● **What this task involves**:
In the entries below, repeat only the lines between those holding "Capacity for innovation" and "Some of the methods", inclusive. Leave pictures out.

Dataset entries
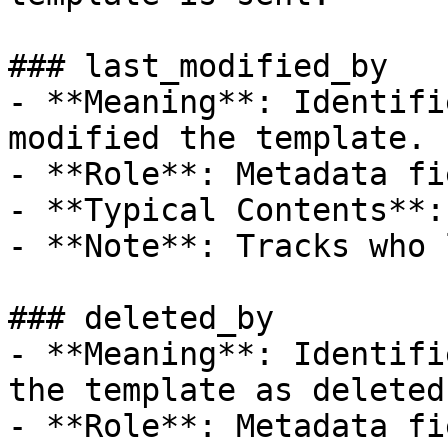
### last_modified_by

- **Meaning**: Identifi
modified the template.

- **Role**: Metadata fie
- **Typical Contents**:
- **Note**: Tracks who 
### deleted_by

- **Meaning**: Identifi
the template as deleted.
- **Role**: Metadata fie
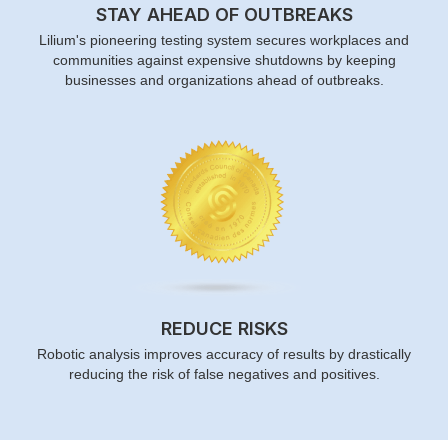
STAY AHEAD OF OUTBREAKS
Lilium's pioneering testing system secures workplaces and
communities against expensive shutdowns by keeping
businesses and organizations ahead of outbreaks.
REDUCE RISKS
Robotic analysis improves accuracy of results by drastically
reducing the risk of false negatives and positives.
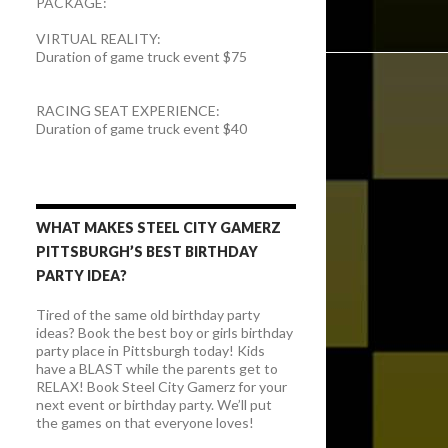
PACKAGE:
VIRTUAL REALITY:
Duration of game truck event $75
RACING SEAT EXPERIENCE:
Duration of game truck event $40
WHAT MAKES STEEL CITY GAMERZ
PITTSBURGH’S BEST BIRTHDAY
PARTY IDEA?
Tired of the same old birthday party
ideas? Book the best boy or girls birthday
party place in Pittsburgh today! Kids
have a BLAST while the parents get to
RELAX! Book Steel City Gamerz for your
next event or birthday party. We’ll put
the games on that everyone loves!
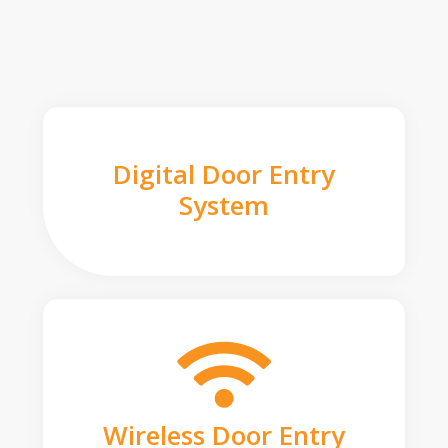
Digital Door Entry
System
Wireless Door Entry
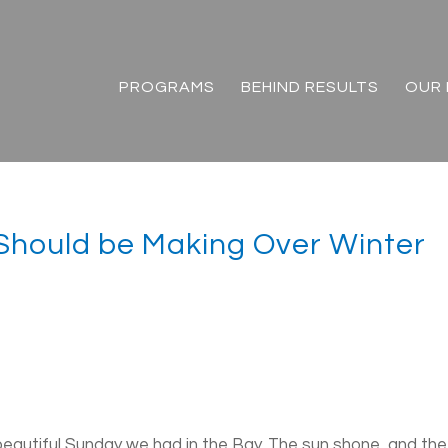
PROGRAMS
BEHIND RESULTS
OUR 
Should be Making Over Winter
eautiful Sunday we had in the Bay. The sun shone, and the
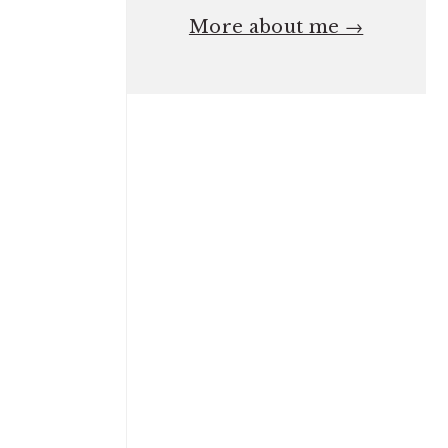
More about me →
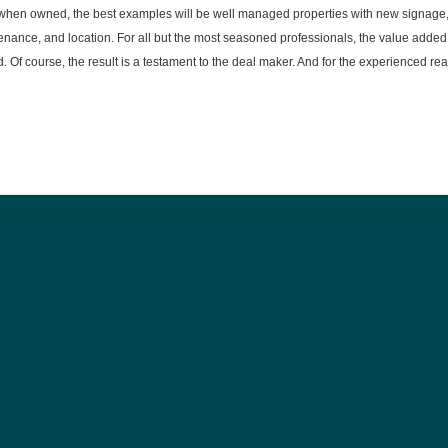
y when owned, the best examples will be well managed properties with new signage
ance, and location. For all but the most seasoned professionals, the value added
d. Of course, the result is a testament to the deal maker. And for the experienced rea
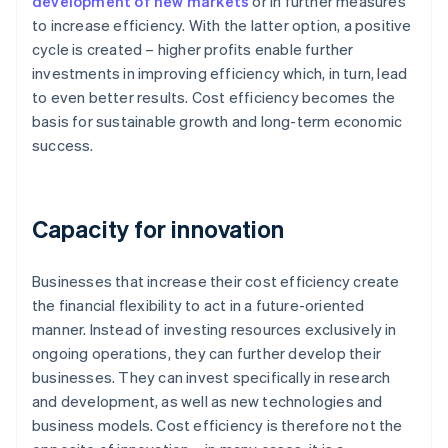
development of new markets
or in further measures
to increase efficiency. With the latter option, a positive
cycle is created – higher profits enable further
investments in improving efficiency which, in turn, lead
to even better results. Cost efficiency becomes the
basis for sustainable growth and long-term economic
success.
Capacity for innovation
Businesses that increase their cost efficiency create
the financial flexibility to act in a future-oriented
manner. Instead of investing resources exclusively in
ongoing operations, they can further develop their
businesses. They can invest specifically in research
and development, as well as new technologies and
business models. Cost efficiency is therefore not the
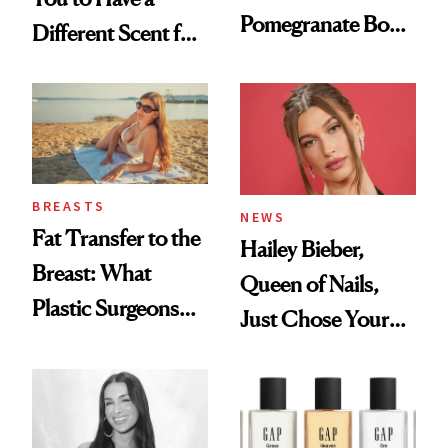
Pomegranate Body
Different Scent for
Cream Can Help
Every Mood
BREASTS
NEWS
Fat Transfer to the
Hailey Bieber,
Breast: What
Queen of Nails,
Plastic Surgeons
Just Chose Your
Want You to Know
August Color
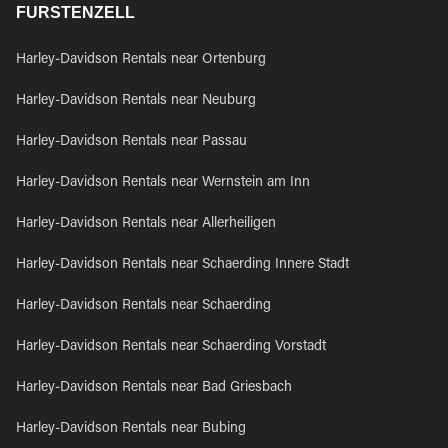
FURSTENZELL
Harley-Davidson Rentals near Ortenburg
Harley-Davidson Rentals near Neuburg
Harley-Davidson Rentals near Passau
Harley-Davidson Rentals near Wernstein am Inn
Harley-Davidson Rentals near Allerheiligen
Harley-Davidson Rentals near Schaerding Innere Stadt
Harley-Davidson Rentals near Schaerding
Harley-Davidson Rentals near Schaerding Vorstadt
Harley-Davidson Rentals near Bad Griesbach
Harley-Davidson Rentals near Bubing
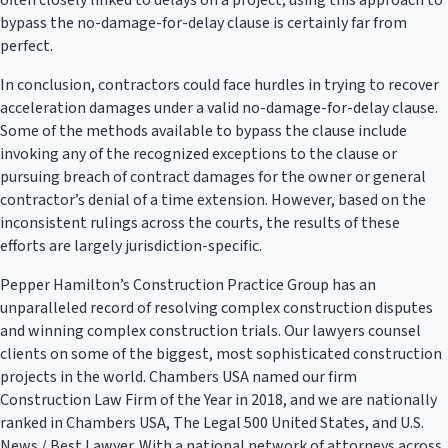
often closely linked to delays on a project, using this approach to
bypass the no-damage-for-delay clause is certainly far from
perfect.
In conclusion, contractors could face hurdles in trying to recover
acceleration damages under a valid no-damage-for-delay clause.
Some of the methods available to bypass the clause include
invoking any of the recognized exceptions to the clause or
pursuing breach of contract damages for the owner or general
contractor’s denial of a time extension. However, based on the
inconsistent rulings across the courts, the results of these
efforts are largely jurisdiction-specific.
Pepper Hamilton’s Construction Practice Group has an
unparalleled record of resolving complex construction disputes
and winning complex construction trials. Our lawyers counsel
clients on some of the biggest, most sophisticated construction
projects in the world. Chambers USA named our firm
Construction Law Firm of the Year in 2018, and we are nationally
ranked in Chambers USA, The Legal 500 United States, and U.S.
News / Best Lawyer. With a national network of attorneys across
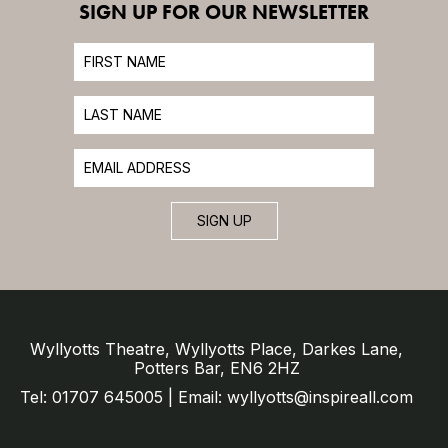
SIGN UP FOR OUR NEWSLETTER
SIGN UP
Wyllyotts Theatre, Wyllyotts Place, Darkes Lane,
Potters Bar, EN6 2HZ
Tel: 01707 645005 | Email: wyllyotts@inspireall.com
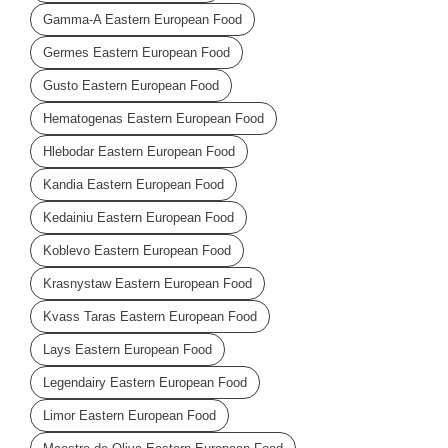
Gamma-A Eastern European Food
Germes Eastern European Food
Gusto Eastern European Food
Hematogenas Eastern European Food
Hlebodar Eastern European Food
Kandia Eastern European Food
Kedainiu Eastern European Food
Koblevo Eastern European Food
Krasnystaw Eastern European Food
Kvass Taras Eastern European Food
Lays Eastern European Food
Legendairy Eastern European Food
Limor Eastern European Food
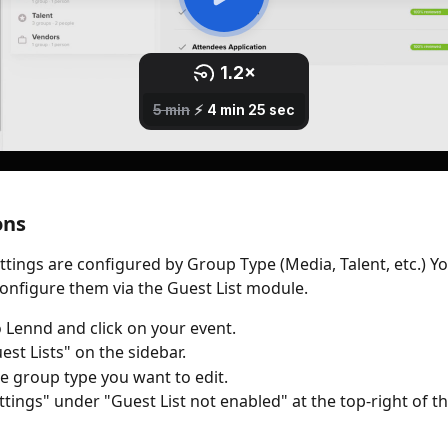
ons
ettings are configured by Group Type (Media, Talent, etc.) Y
onfigure them via the Guest List module.
o Lennd and click on your event.
est Lists" on the sidebar.
he group type you want to edit.
ettings" under "Guest List not enabled" at the top-right of t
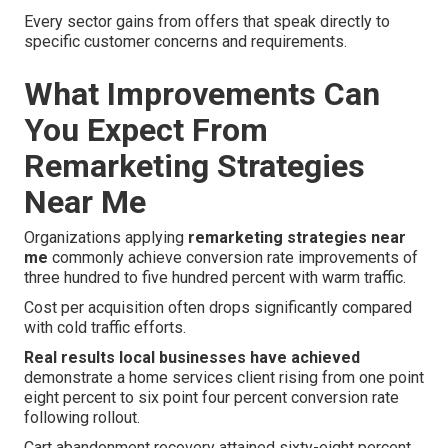
Every sector gains from offers that speak directly to
specific customer concerns and requirements.
What Improvements Can
You Expect From
Remarketing Strategies
Near Me
Organizations applying
remarketing strategies near
me
commonly achieve conversion rate improvements of
three hundred to five hundred percent with warm traffic.
Cost per acquisition often drops significantly compared
with cold traffic efforts.
Real results local businesses have achieved
demonstrate a home services client rising from one point
eight percent to six point four percent conversion rate
following rollout.
Cart abandonment recovery attained sixty-eight percent.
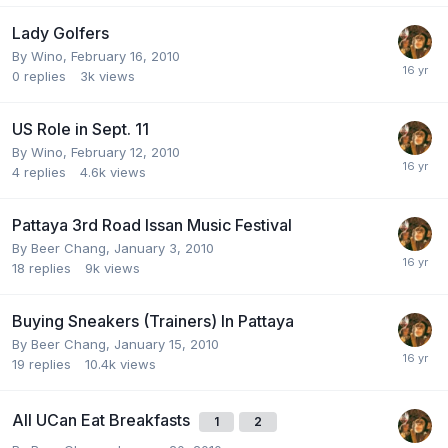
Lady Golfers
By
Wino
,
February 16, 2010
0
replies
3k
views
US Role in Sept. 11
By
Wino
,
February 12, 2010
4
replies
4.6k
views
Pattaya 3rd Road Issan Music Festival
By
Beer Chang
,
January 3, 2010
18
replies
9k
views
Buying Sneakers (Trainers) In Pattaya
By
Beer Chang
,
January 15, 2010
19
replies
10.4k
views
All UCan Eat Breakfasts
1
2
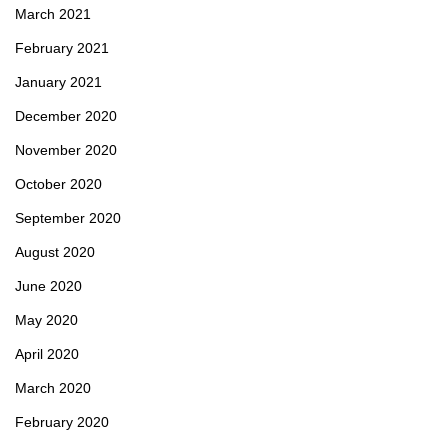
March 2021
February 2021
January 2021
December 2020
November 2020
October 2020
September 2020
August 2020
June 2020
May 2020
April 2020
March 2020
February 2020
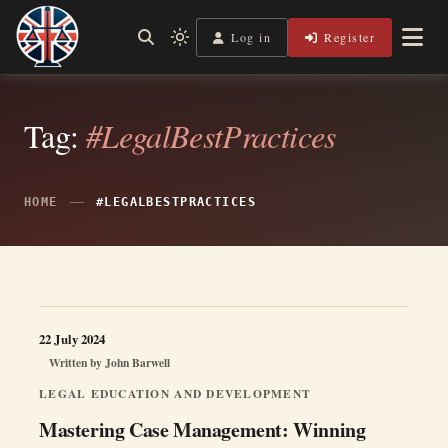
Skip
to
Log in
Register
Independent, practical help for litigants in person in England
Light
Legal Lens
content
& Wales.
mode
(click
to
switch
Tag:
#LegalBestPractices
to
dark)
HOME
#LEGALBESTPRACTICES
22 July 2024
Written by
John Barwell
LEGAL EDUCATION AND DEVELOPMENT
Mastering Case Management: Winning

● **Reply to the task**:
Capacity for innovation
Businesses that increase their cost efficiency create
the financial flexibility to act in a future-oriented
manner. Instead of investing resources exclusively in
ongoing operations, they can further develop their
businesses. They can invest specifically in research
and development, as well as new technologies and
business models. Cost efficiency is therefore not the
Pomegranate Body
Different Scent for
Cream Can Help
Every Mood
BREASTS
NEWS
Fat Transfer to the
Hailey Bieber,
Breast: What
Queen of Nails,
Plastic Surgeons
Just Chose Your
Want You to Know
August Color
FURSTENZELL
Harley-Davidson Rentals near Ortenburg
Harley-Davidson Rentals near Neuburg
Harley-Davidson Rentals near Passau
Harley-Davidson Rentals near Wernstein am Inn
Harley-Davidson Rentals near Allerheiligen
Harley-Davidson Rentals near Schaerding Innere Stadt
Harley-Davidson Rentals near Schaerding
Harley-Davidson Rentals near Schaerding Vorstadt
Harley-Davidson Rentals near Bad Griesbach
Harley-Davidson Rentals near Bubing
often closely linked to delays on a project, using this approach to
bypass the no-damage-for-delay clause is certainly far from
perfect.
In conclusion, contractors could face hurdles in trying to recover
acceleration damages under a valid no-damage-for-delay clause.
Some of the methods available to bypass the clause include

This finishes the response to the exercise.